ライトオンが売上高至上主義から脱却したことは正しいという話
2025年10月21日 決算 1
さて、世間的には興味を持っている人は非常に少ないと考えられるが、個人的に興味があるのでライトオンの再建を眺めている。
業界メディアでもライトオンの決算については報道されるが、具体的な再建策は報じられていない。しかし、端的に言って、金融機関に見捨てられてワールドに買収された経緯から考えると、経営再建は急務である。
同じ、ジーンズカジュアル専門店チェーンのマックハウスは買収後に社名変更、ビットコイン参入、という形で効果の良し悪しは別として再建策らしきものを矢継ぎ早に実施している。
それに比べると、報道ベースではライトオンの再建策は報じられていないので、どうなっているのかと気になって仕方がないわけである。
ここ1年間のライトオンの動きを見てきて、個人的には「基本に忠実に」「当たり前のことを当たり前に」「凡事徹底」という言葉が想起される動きだった。地味で堅実なことしかやっていない。
恐らくそれが「再建策」なのだろうと思われる。
今回はライトオンの中期計画が手短ではあるが掲載されていたのでご紹介したい。
ワールドグループのライトオン、EC関与売上は33%減の14億円。「過度な値引き販売を抑制」 | ネットショップ担当者フォーラム
ライトオンは2025年8月期を初年度とする5か年の中期経営計画を推進。初年度は構造改革を最優先で実行した結果、対計画では全ての利益段階で計画を達成したという。重点施策として①不採算店舗の退店を早期に実施②退店に伴う人員配置の見直し、および本部・店舗組織のスリム化③全従業員の粗利・経費への意識と規律の徹底④業務プロセス効率化による固定費削減――などを実行した。
とある。
不採算店の撤退、人員配置の見直しとスリム化、固定費削減というのはやはり想像通り「基本に忠実に」という方針だったことがわかる。逆に旧ライトオンはこの基本ができていなかったということにもなる。

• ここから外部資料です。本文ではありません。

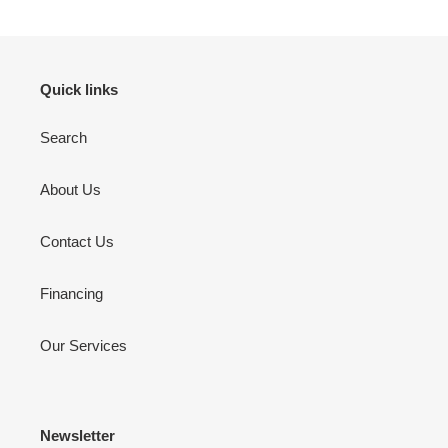
Quick links
Search
About Us
Contact Us
Financing
Our Services
Newsletter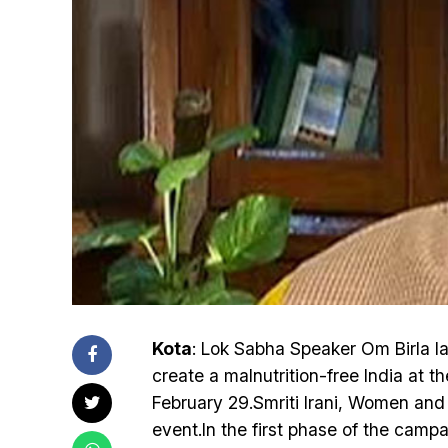
Kota
: Lok Sabha Speaker Om Birla l
create a malnutrition-free India at
February 29.Smriti Irani, Women and
event.In the first phase of the camp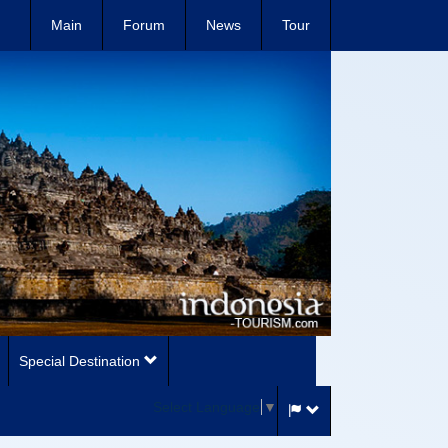
Main
Forum
News
Tour
Special Destination
Select Language
▼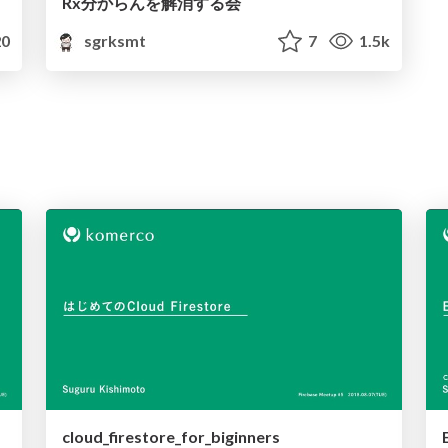
Rx分からんを解消する会
0
sgrksmt
7
1.5k
cloud_firestore_for_biginners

個人的に評価したいのが、③の全従業員の粗利・経費への意識と規律の徹底である。
これまでの経験でいうなら、「経費」に対してうるさい小売店舗は少なくない。小売店舗のみならず通常の事務所でも同様だ。
個人的な長い従業員経験から言うと「単に経費節約という言葉だけ」を上から押し付けられたところで、何をどれだけ節約すれば良いのか全く分からない。
そうなると、とりあえず全部を節約する、ということになる。実際これまで働いたすべての事務所、店がそうだった。
具体的な項目も目標金額も知らされず「経費節約」とだけ言われても従業員からすれば皆目見当もつかない。これを多くの上層部は見落としている。
また「利益」「粗利」に関してもそうで、単に「利益を増やせ」と言われても何をどのようにしてどれくらいの金額増やせば良いのかさっぱりわからない。
そうなると、とりあえずすべての値引きは止める、というぐらいしかやりようがない。
「意識と規律を徹底」というくらいだから、ワールドは具体的な項目と目標金額を提示しているのだろうと思われる。そうでなければ、掛け声倒れに終わるだろう。
ワールドがライトオンに「粗利」の意識と規律を強調している理由は、旧ライトオンの経営者が「売上高至上主義」だったためだと考えられる。売上高を増やすことのみに主眼を置いて、不採算店の出店・維持、無理な在庫量の仕入れ・製造、などを行い続けてきた。そのため、金融機関にも見捨てられるほどの赤字を計上して今に至るわけである。
ワールドは常々、ライトオンに対して「売上高至上主義からの脱却」を進めていて、その方針は旧ライトオン経営陣の見識よりもはるかに正しい。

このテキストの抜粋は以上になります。